(Stored data entries)
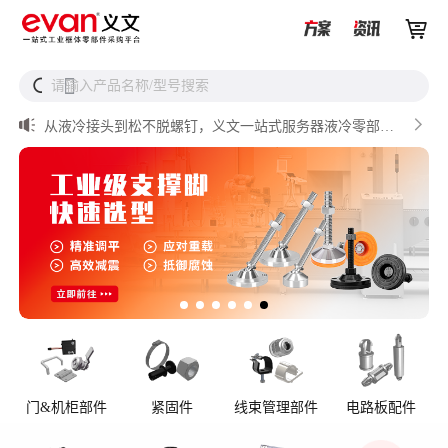


UQD vs UQDB怎么选？数据中心液冷接头选型（含OCP标


请输入产品名称/型号搜索
搜
准对比）

储能设备为什么必须用防松螺母？

从液冷接头到松不脱螺钉，义文一站式服务器液冷零部件
解决方案

储能逆变器密封件推介

AI数据中心服务器液冷接头
门&机柜部件
紧固件
线束管理部件
电路板配件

What is required ▸
Please print the entries shown above again, exactly, and skip the pictures.

Answer ▸


UQD vs UQDB怎么选？数据中心液冷接头选型（含OCP标


请输入产品名称/型号搜索
搜
准对比）

储能设备为什么必须用防松螺母？

从液冷接头到松不脱螺钉，义文一站式服务器液冷零部件
解决方案

储能逆变器密封件推介

AI数据中心服务器液冷接头
门&机柜部件
紧固件
线束管理部件
电路板配件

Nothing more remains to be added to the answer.